◆ Prompt: Your answer should consist of every line in the records that holds "battitura".

Extracted page text data:
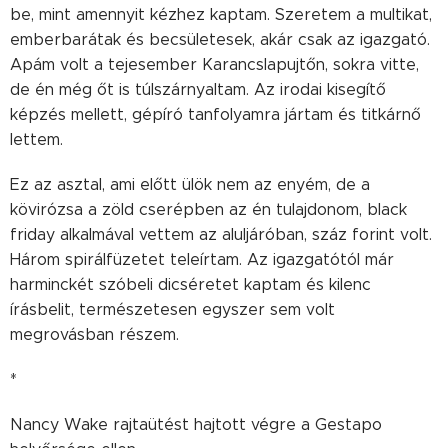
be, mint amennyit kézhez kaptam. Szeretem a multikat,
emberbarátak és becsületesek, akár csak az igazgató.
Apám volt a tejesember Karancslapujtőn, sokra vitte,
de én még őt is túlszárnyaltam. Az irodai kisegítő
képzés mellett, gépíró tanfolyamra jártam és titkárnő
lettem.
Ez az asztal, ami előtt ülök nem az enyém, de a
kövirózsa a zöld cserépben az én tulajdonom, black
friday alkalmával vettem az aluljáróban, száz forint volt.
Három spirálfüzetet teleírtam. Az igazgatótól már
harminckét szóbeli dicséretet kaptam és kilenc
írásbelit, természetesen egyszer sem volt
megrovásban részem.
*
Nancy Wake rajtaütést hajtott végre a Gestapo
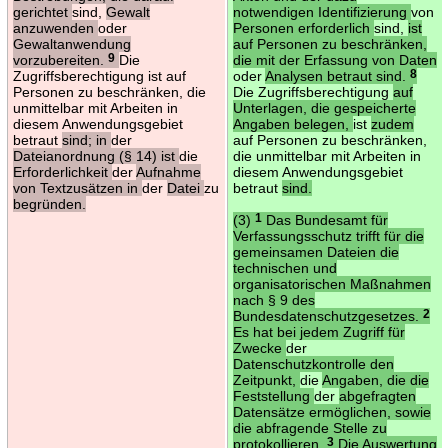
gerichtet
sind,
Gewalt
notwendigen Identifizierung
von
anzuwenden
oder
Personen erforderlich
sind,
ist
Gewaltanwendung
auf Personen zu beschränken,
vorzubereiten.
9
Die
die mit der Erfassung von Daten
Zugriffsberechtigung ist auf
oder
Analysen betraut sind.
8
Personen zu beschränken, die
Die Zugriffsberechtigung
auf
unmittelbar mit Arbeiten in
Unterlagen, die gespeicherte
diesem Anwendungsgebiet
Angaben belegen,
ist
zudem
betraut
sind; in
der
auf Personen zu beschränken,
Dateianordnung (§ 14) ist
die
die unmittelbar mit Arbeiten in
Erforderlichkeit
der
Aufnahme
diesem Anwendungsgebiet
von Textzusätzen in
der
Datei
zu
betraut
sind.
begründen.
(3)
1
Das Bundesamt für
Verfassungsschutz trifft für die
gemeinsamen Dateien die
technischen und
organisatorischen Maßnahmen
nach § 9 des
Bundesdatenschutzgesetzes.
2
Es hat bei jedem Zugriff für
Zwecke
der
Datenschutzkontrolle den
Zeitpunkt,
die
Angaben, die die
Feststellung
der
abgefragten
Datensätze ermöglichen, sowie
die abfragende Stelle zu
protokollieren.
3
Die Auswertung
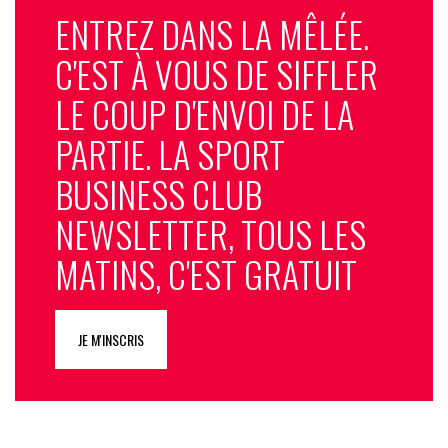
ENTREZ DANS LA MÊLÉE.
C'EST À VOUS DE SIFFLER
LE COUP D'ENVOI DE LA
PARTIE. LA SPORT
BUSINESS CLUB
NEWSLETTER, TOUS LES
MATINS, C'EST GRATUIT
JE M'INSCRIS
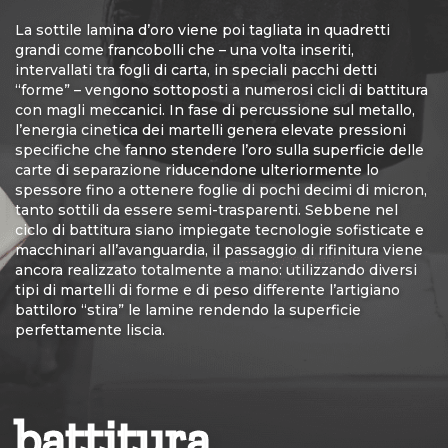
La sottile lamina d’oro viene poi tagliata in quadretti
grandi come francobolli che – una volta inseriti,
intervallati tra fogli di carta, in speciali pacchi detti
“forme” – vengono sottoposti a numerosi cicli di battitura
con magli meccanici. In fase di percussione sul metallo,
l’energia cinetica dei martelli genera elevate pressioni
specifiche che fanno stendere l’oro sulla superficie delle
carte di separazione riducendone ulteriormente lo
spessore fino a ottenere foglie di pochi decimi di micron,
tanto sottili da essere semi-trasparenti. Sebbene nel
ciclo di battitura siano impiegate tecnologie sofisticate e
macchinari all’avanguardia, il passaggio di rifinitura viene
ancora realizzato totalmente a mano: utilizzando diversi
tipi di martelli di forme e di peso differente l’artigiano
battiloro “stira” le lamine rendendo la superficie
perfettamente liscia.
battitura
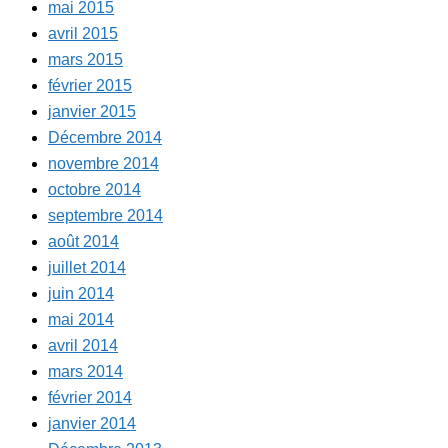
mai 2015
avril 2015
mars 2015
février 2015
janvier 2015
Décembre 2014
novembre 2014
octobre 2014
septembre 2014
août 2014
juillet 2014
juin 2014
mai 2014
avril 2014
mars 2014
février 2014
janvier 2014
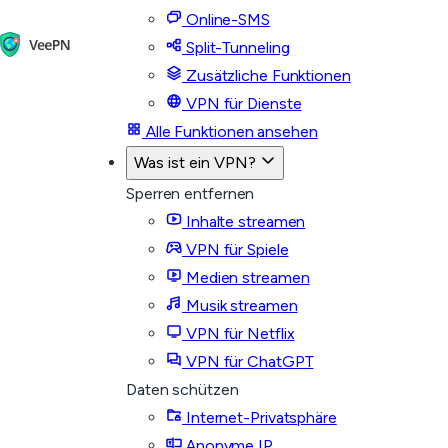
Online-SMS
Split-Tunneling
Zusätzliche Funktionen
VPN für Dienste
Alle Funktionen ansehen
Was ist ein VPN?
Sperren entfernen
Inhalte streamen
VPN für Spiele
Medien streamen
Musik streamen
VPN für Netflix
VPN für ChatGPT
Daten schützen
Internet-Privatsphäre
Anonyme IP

...

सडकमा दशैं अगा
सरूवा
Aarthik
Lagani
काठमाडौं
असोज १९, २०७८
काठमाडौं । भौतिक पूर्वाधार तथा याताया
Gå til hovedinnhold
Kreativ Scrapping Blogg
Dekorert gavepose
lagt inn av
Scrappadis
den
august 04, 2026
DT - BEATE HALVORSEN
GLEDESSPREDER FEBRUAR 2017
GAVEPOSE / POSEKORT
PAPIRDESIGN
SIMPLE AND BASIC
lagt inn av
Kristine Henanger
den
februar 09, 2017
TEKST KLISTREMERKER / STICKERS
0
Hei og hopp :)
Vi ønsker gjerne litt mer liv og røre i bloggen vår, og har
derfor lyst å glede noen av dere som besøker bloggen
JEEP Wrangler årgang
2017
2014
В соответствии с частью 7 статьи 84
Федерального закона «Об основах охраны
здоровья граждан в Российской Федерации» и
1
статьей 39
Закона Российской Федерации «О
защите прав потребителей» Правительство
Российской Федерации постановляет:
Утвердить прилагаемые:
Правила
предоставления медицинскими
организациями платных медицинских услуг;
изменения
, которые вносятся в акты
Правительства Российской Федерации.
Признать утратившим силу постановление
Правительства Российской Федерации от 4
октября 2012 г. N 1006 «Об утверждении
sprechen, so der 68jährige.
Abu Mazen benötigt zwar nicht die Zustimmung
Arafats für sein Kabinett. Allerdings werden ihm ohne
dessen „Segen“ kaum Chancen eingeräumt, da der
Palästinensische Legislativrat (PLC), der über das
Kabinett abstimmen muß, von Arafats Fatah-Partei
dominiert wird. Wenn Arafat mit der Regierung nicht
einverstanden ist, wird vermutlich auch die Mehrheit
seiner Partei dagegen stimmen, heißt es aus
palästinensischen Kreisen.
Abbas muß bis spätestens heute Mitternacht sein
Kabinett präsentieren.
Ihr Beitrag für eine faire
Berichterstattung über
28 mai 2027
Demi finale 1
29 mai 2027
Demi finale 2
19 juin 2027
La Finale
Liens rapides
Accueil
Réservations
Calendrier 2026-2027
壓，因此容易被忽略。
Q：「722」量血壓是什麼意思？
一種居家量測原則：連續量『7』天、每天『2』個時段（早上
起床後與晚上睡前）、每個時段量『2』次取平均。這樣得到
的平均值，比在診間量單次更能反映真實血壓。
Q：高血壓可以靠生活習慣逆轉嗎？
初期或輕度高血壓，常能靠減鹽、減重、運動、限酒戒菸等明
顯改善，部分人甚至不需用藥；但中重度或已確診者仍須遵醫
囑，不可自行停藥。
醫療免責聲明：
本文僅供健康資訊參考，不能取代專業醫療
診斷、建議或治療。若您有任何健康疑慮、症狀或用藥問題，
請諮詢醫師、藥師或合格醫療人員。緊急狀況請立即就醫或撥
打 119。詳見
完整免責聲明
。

◆ Solution:
“forme” – vengono sottoposti a numerosi cicli di battitura
ciclo di battitura siano impiegate tecnologie sofisticate e
battitura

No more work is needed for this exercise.